Home Politik Perludem Mengevaluasi Pemilu Serentak Lewat Buku

Perludem Mengevaluasi Pemilu Serentak Lewat Buku

Jakarta, gatra.net - Perkumpulan untuk Pemilu dan Demokrasi (Perludem) menerbitan buku soal temuan masalah penyelenggaraan pemilihan umum (pemilu) serentak yang berlangsung pada 2019. Beragam masalah yang diungkap dalam buku tersebut diantaranya mulai dari soal sistem hingga manajemen yang terdampak pada sistem dalam penyelenggaran Pemilu Serentak 2019.

Peneliti Perludem, Usep Hasan Sadikin menyebut, sejumlah masalah itu diakibatkan dari sistem manajerial pemilu. Di sisi lain, persoalan itu juga disebabkan akibat desain pemilu yang buruk. Menurutnya, sejumlah permasalahan itu tidak diantisipasi dan termaktub dalam Undang-Undang Nomor 7 Tahun 2017 tentang Pemilihan Umum.

"Sistem pemilu yang dipilih tak menyertakan bentuk manajemen pemilu secara konkret dan rinci yang memungkinkan buruknya tak diantisipasi," kata Usep, dalam peluncuran buku bertajuk "Evaluasi Pemilu Serentak 2019: Dari Sistem ke Manajemen Pemilu," di Jakarta, pada Minggu (2/2).

Terdapat tiga masalah manajemen yang terdampak pada sistem. Pertama, penggabungan Pileg antara DPR, DPRD Provinsi serta DPRD Kabupaten/Kota. Hal itu menyebabkan, terjadianya perpecahan konsentrasi kepentingan nasional dan daerah.

Persoalan kedua, kata Usep, daerah pemilihan yang amat besar. Alhasil, membuat peserta pemilu tiuh dan membingungkan. Masalah ketiga, masih dipertahankan sistem ambang batas pencalonan presiden berdasarkan kepemilikan kursi atau suara dari pemilu sebelumnya. Dampaknya, melahirkan polarisasi massa yang menyertai psikologis negatif melalui hoaks, fake news, dan bahkan kriminalisasi.

"Semua masalah ini, membuat pemilu di Indonesia bersifat unmanageable secara sistemik," ungkap Usep.

Selain masalah manajemen yang diakibatkan dari sistem, Perludem juga menemukan empat masalah dari sisi manajemen pemilu serentak pada 2019. Pertama, rekrutmen petugas TPS yang tak dioptimalkan KPU untuk melibatkan anak muda dengan bimbingan teknis yang cukup.

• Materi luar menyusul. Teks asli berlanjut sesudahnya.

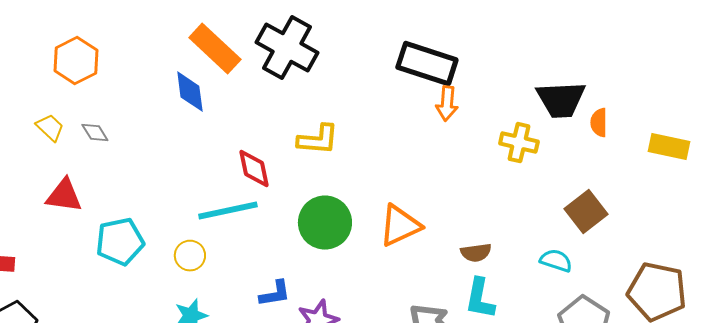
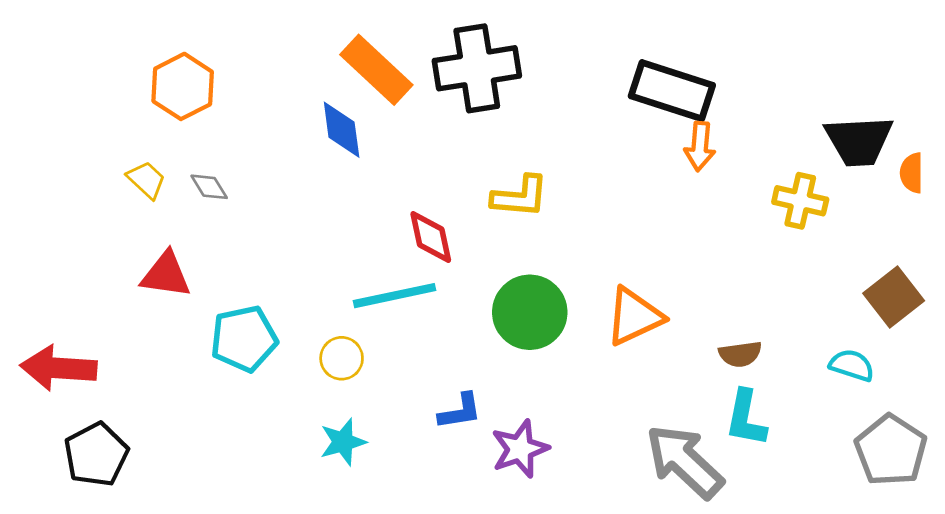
black cross: (287, 48) -> (477, 68), turned -38

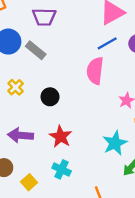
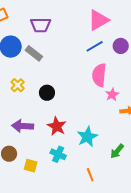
pink semicircle: (95, 71) -> (99, 75), moved
cyan star: (115, 143) -> (87, 137), moved
yellow square: (29, 182) -> (31, 166), turned -32

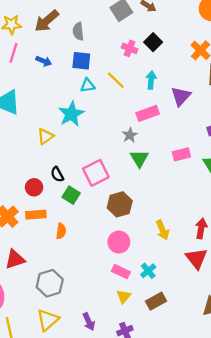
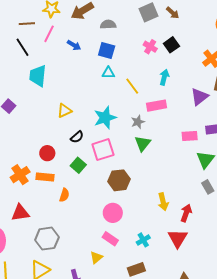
gray semicircle: (78, 31) -> (108, 24), turned 84
yellow line: (116, 80) -> (132, 86), moved
purple triangle: (181, 96) -> (200, 97), moved
cyan star: (71, 114) -> (105, 118), moved
pink rectangle: (181, 154) -> (190, 136), moved
black semicircle: (57, 174) -> (77, 137), moved, turned -112
yellow arrow: (163, 230) -> (163, 202), moved
cyan cross: (148, 271) -> (143, 240), moved
yellow triangle: (124, 296) -> (96, 257), moved

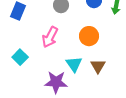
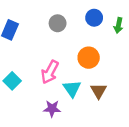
pink arrow: (50, 37) -> (50, 72), moved
purple star: (56, 82) -> (52, 109), size x0.7

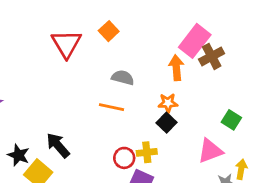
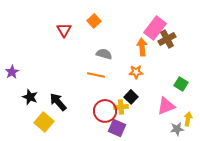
red triangle: (66, 44) -> (64, 30), size x0.7
black square: (167, 123) -> (131, 97), moved
black star: (18, 155) -> (30, 97), moved
red circle: (124, 158) -> (105, 111), size x1.5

Kedua, simulasi pemungutan dan penghitungan suara di TPS yang lebih menekankan layanan kepada pemilih sehingga aspek kualitas dan stamina petugas TPS terabaikan. Ketiga, paradigma manajemen pemilu yang bersifat sentral dalam penanganan sengketa pemilu dan pengadaan logistik tidak mempertimbangkan konsekuensi teknis. Alhasil, hal itu membuat beban petugas lapangan bertambah.

Keempat, terjadinya penurunan kualitas transparansi dan akuntabel dari penerapan teknologi yang bersifat manual seperti, penerapan sistem informasi partai politik (Sipol), dan sistem informasi penghitungan suara (Situng).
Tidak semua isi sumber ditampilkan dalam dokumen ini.